In the afternoon, your guide will take you to the Grand Bazaar. Sprawling more than 333,000 sq feet (30,700 sq m), it's one of the largest covered markets in the world. And because it was built in 1455, it is also one of the oldest. More than 4,000 shops and stalls across 61 covered streets sell everything from hand-woven Turkish rugs to knockoff designer clothing. To see all of it would take a few hours, so stop every so often for a break at one of the bazaar's many cafés. Afterward, head back to your hotel and relax before heading out to dinner at one of the restaurants around Taksim Square, Galata, or trendy Karaköy.
Day 13: Free Day in Istanbul
Today you'll have free to explore Istanbul on your own. For serious relaxation, visit a hammam (Turkish bath) to experience a cultural tradition that will leave you refreshed. If you don't want to handle the scrubbing yourself, you can delegate the responsibility to a professional masseuse. Note that most hammams have separate facilities for men and women.
If you're in town on a Wednesday, you can head into the Old City to browse Çarşamba, the largest street market in the city. Once a week, the streets around the Faith Mosque are closed, canopies pop up, and thousands of produce stalls appear. Come here for fresh vegetables, olives, cheeses, spices, kitchen utensils, clothing, shoes, and more.

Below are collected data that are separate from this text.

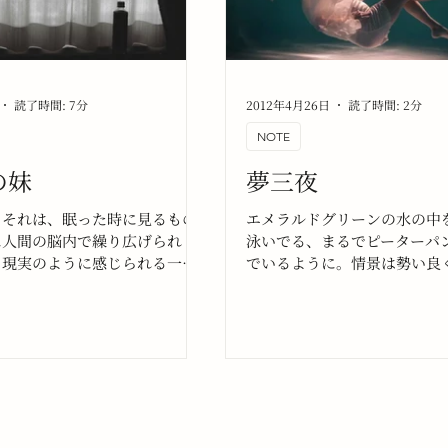
読了時間: 7分
2012年4月26日
読了時間: 2分
NOTE
の妹
夢三夜
。それは、眠った時に見るもの
エメラルドグリーンの水の中
に人間の脳内で繰り広げられ
泳いでる、まるでピーターパ
も現実のように感じられる一連
でいるように。情景は勢い良
像のことを指すらしい。その日
ていく。呼吸は出来ていた。
eastie BoysのMCAがスノー
呼吸は止まっているけれどそ
た雪山に私はいた。
うだった。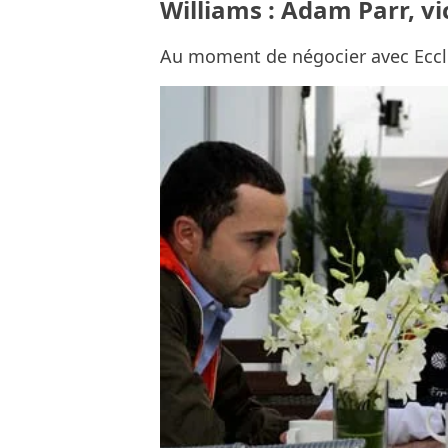
Williams : Adam Parr, vi
Au moment de négocier avec Eccl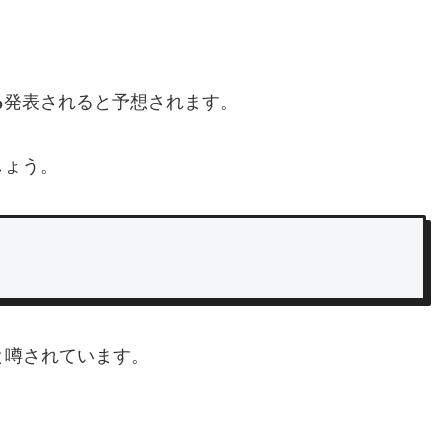
ろ
発表されると予想されます。
しょう。
と噂されています。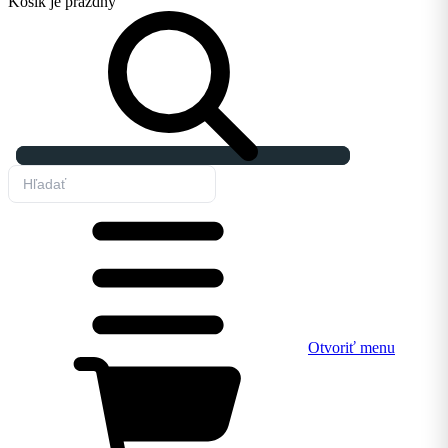
Košík
je prázdny
Otvoriť menu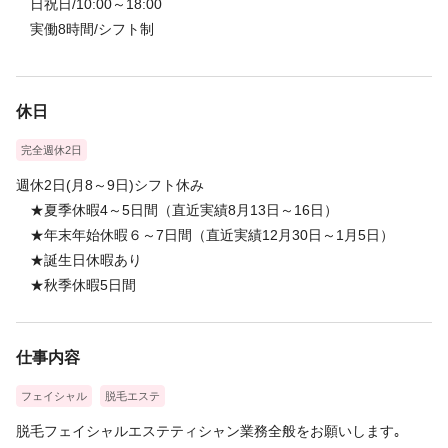
日祝日/10:00～18:00
実働8時間/シフト制
休日
完全週休2日
週休2日(月8～9日)シフト休み
★夏季休暇4～5日間（直近実績8月13日～16日）
★年末年始休暇６～7日間（直近実績12月30日～1月5日）
★誕生日休暇あり
★秋季休暇5日間
仕事内容
フェイシャル
脱毛エステ
脱毛フェイシャルエステティシャン業務全般をお願いします｡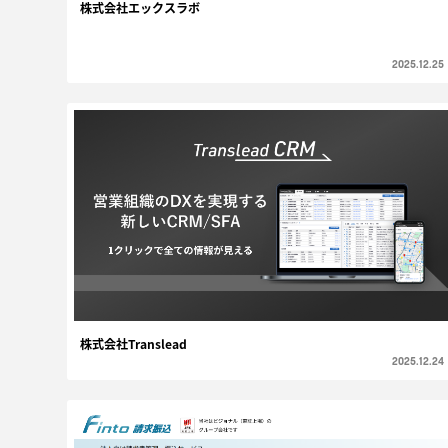
株式会社エックスラボ
2025.12.25
株式会社Translead
2025.12.24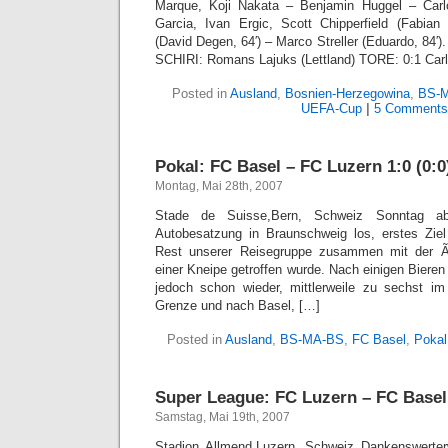
Marque, Koji Nakata – Benjamin Huggel – Carlos
Garcia, Ivan Ergic, Scott Chipperfield (Fabian 
(David Degen, 64′) – Marco Streller (Eduardo, 84′
SCHIRI: Romans Lajuks (Lettland) TORE: 0:1 Car
Posted in
Ausland
,
Bosnien-Herzegowina
,
BS-
UEFA-Cup
|
5 Comments
Pokal: FC Basel – FC Luzern 1:0 (0:0
Montag, Mai 28th, 2007
Stade de Suisse,Bern, Schweiz Sonntag a
Autobesatzung in Braunschweig los, erstes Ziel
Rest unserer Reisegruppe zusammen mit der Ã¶r
einer Kneipe getroffen wurde. Nach einigen Biere
jedoch schon wieder, mittlerweile zu sechst 
Grenze und nach Basel, […]
Posted in
Ausland
,
BS-MA-BS
,
FC Basel
,
Pokal
Super League: FC Luzern – FC Basel 
Samstag, Mai 19th, 2007
Stadion Allmend,Luzern, Schweiz Dankenswerter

Know that this is one of the most conservative areas of the city, so dress appropriately. If you don't happen to be here on a Wednesday, you can always shop at one of the many fresh produce markets in Kadıköy, on Istanbul's Asian shore.
Day 14: Depart Istanbul
Sadly, it's time to say goodbye to fascinating Istanbul. After enjoying one last delicious Turkish breakfast, a personal driver will transfer you to the airport for your flight home. See you soon!